I’ve talked previously about how best to describe my son’s peanut allergy in conversation, so other people understand the severity. I’ve fallen into the habit of saying he is “severely allergic”, for fear that saying “allergic” might make the listener think “hmm, yeah, isn’t everybody these days” and saying “anaphylactic” might not be understood.
In recent months, I have read on several occasions that there is no such thing as a “mild” allergy: as any allergy has the potential to result in a severe allergic reaction. You can’t predict with absolute certainty whether an allergic person will have a mild or severe reaction on coming into contact with their allergen. They might have hives on one occasion, but anaphylaxis on another. So I am probably undermining the term “allergic” by qualifying it with the word “severely”. Simply saying “allergic” SHOULD be enough.
… and the allergy pretenders
Then I heard a story that left me somewhat aggravated and which also made me realise there is a need to spell out to people that, not only is my son’s allergy severe, it is also very “real”.
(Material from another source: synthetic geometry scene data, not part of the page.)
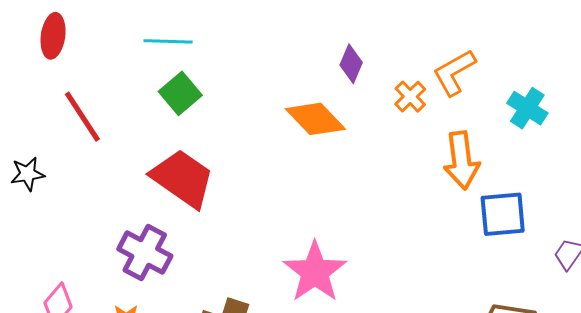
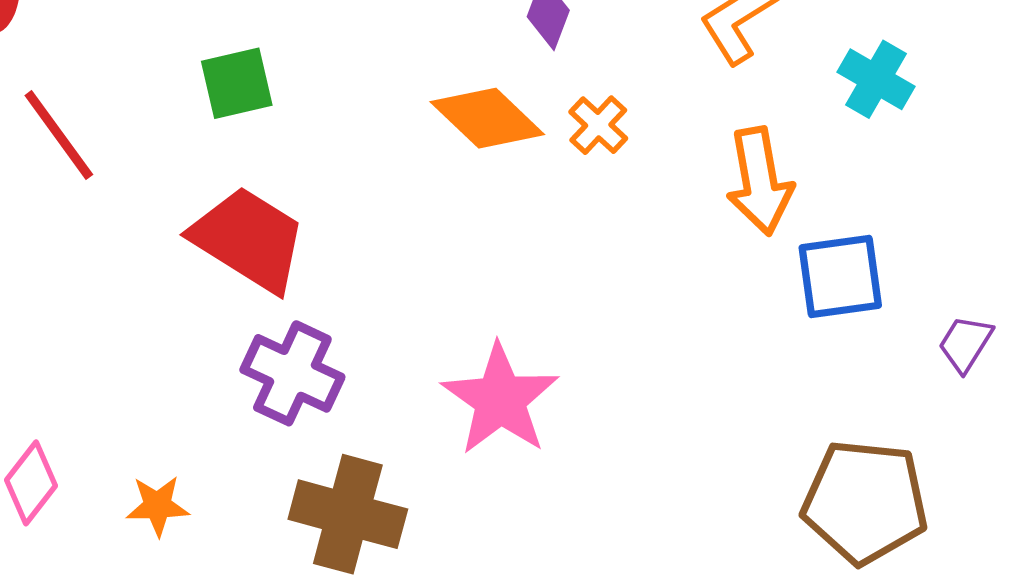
green square: (180, 93) -> (237, 83), turned 30
orange cross: (410, 97) -> (598, 125), moved
purple cross: (145, 252) -> (292, 373), moved

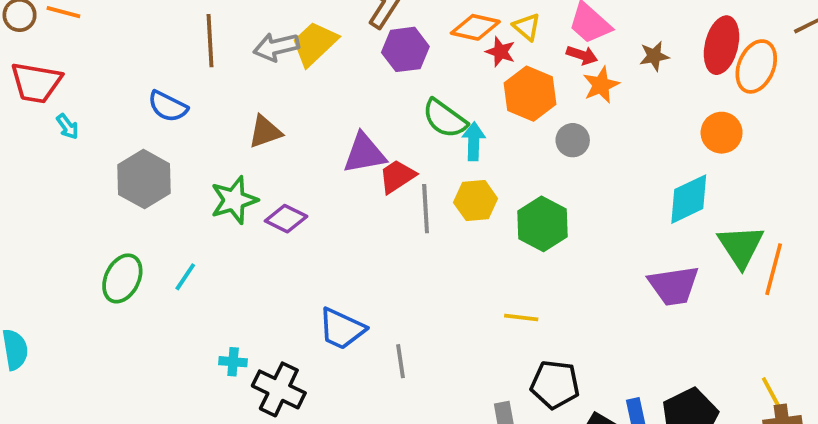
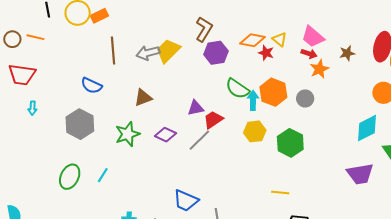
orange hexagon: (530, 94) -> (273, 92), moved
cyan arrow: (67, 127) -> (33, 108), moved, turned 40
purple triangle: (364, 153) -> (196, 108), size x0.7
gray line: (426, 209) -> (199, 140), moved, turned 50
purple diamond: (286, 219) -> (166, 135), moved

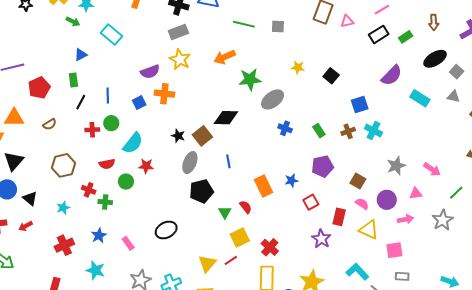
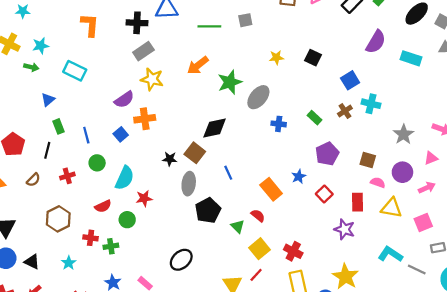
green rectangle: (73, 80) -> (58, 126), moved
black line: (81, 102) -> (47, 150), moved
red cross: (92, 130) -> (67, 176), moved

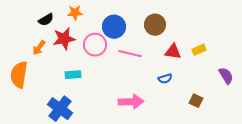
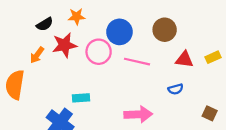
cyan rectangle: (73, 75) -> (81, 98), moved

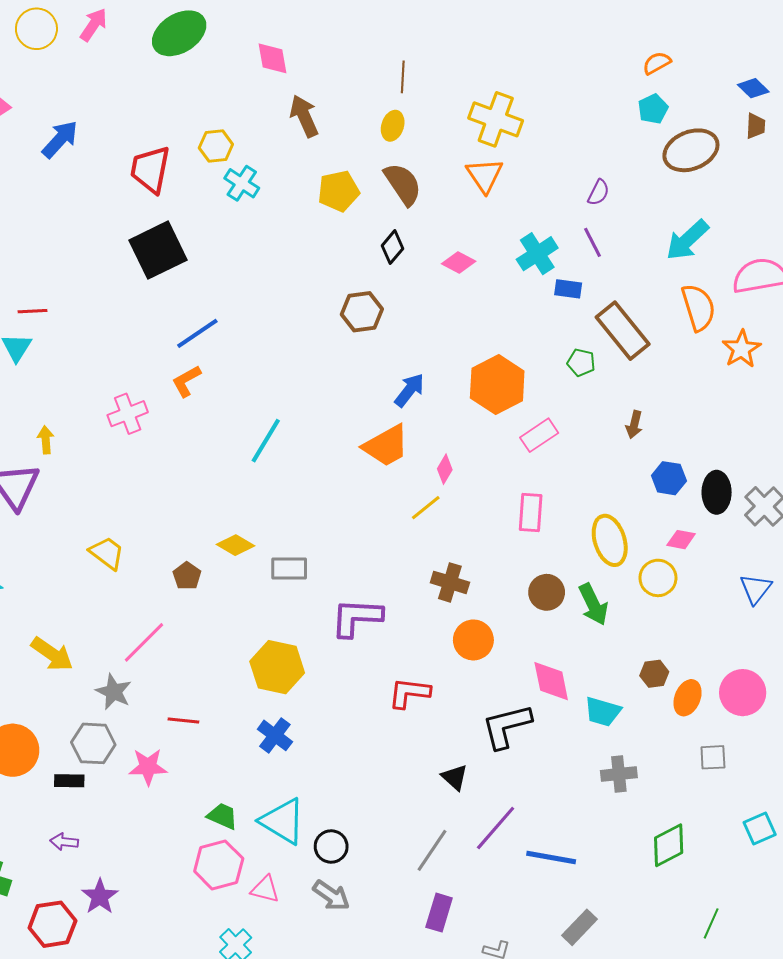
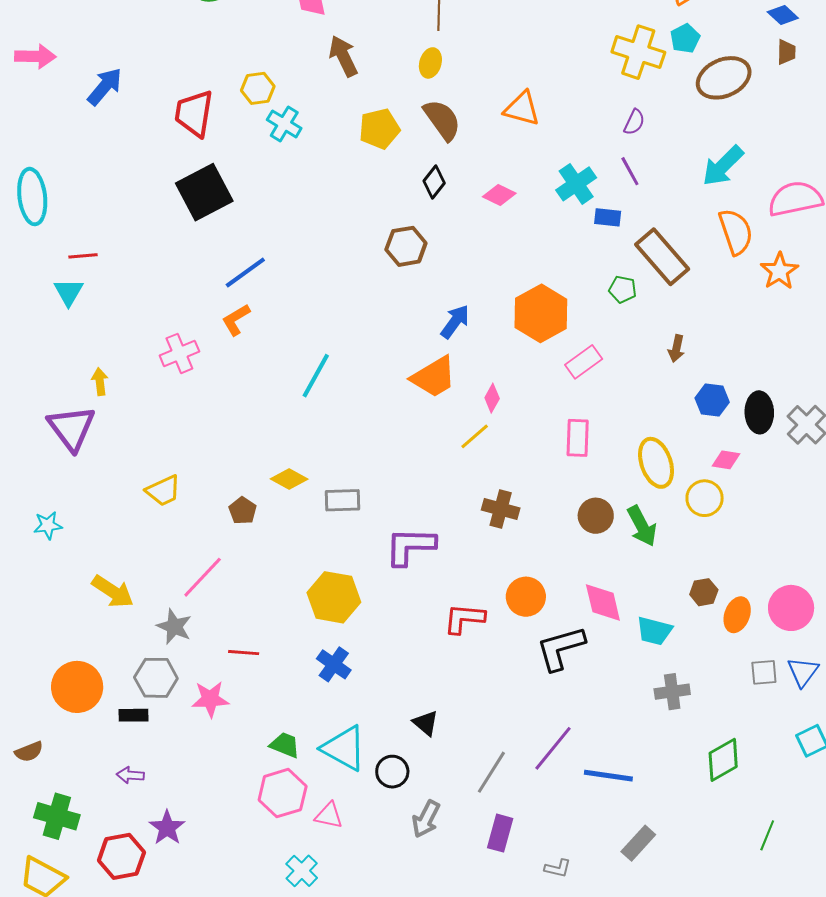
yellow cross: (496, 119) -> (638, 52), moved
orange triangle: (485, 175) -> (522, 109), turned -39
yellow trapezoid: (107, 553) -> (163, 491), turned 120
blue triangle: (756, 589) -> (803, 672), moved
orange circle: (473, 640) -> (526, 597), moved
black triangle: (455, 777) -> (426, 723), moved
gray arrow: (331, 895) -> (426, 819), moved, turned 84

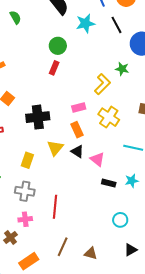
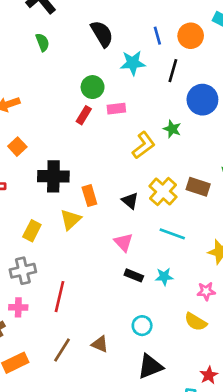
black line: (117, 25) -> (173, 71), turned 36
pink rectangle: (79, 107) -> (116, 109), moved
yellow cross: (109, 117) -> (163, 192), moved
orange rectangle: (77, 130) -> (89, 196), moved
black triangle: (77, 152) -> (130, 201), moved
gray cross: (25, 191) -> (23, 271), turned -30
black triangle: (131, 250) -> (150, 366), size x1.5
brown triangle: (91, 253) -> (100, 344), moved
A friend of a friend said he had an allergy to chillies. One evening, whilst at a rugby club social, my friend realised a spicy dish had been taken to the “allergic” man’s table by mistake. She panicked, rushed over to warn him … only to be met with a mumbled “erm, I think this will probably be alright” and then to see him continue eating it. Turns out, he was pretending to have an allergy, to make sure people didn’t serve him chilli-laden food.
I’ve also heard talk of people feigning allergies or intolerances to certain foods, so they don’t have to confess to counting their calories. Obviously, this all takes a far more worrying turn if someone is claiming an allergy to mask an eating disorder, and I am in no way qualified to pass comment on that. However, the woman who goes out for a meal with friends and, to save face when ordering a salad, pretends to have an intolerance? Unnecessary, unhelpful, and for goodness sake, how unassertive?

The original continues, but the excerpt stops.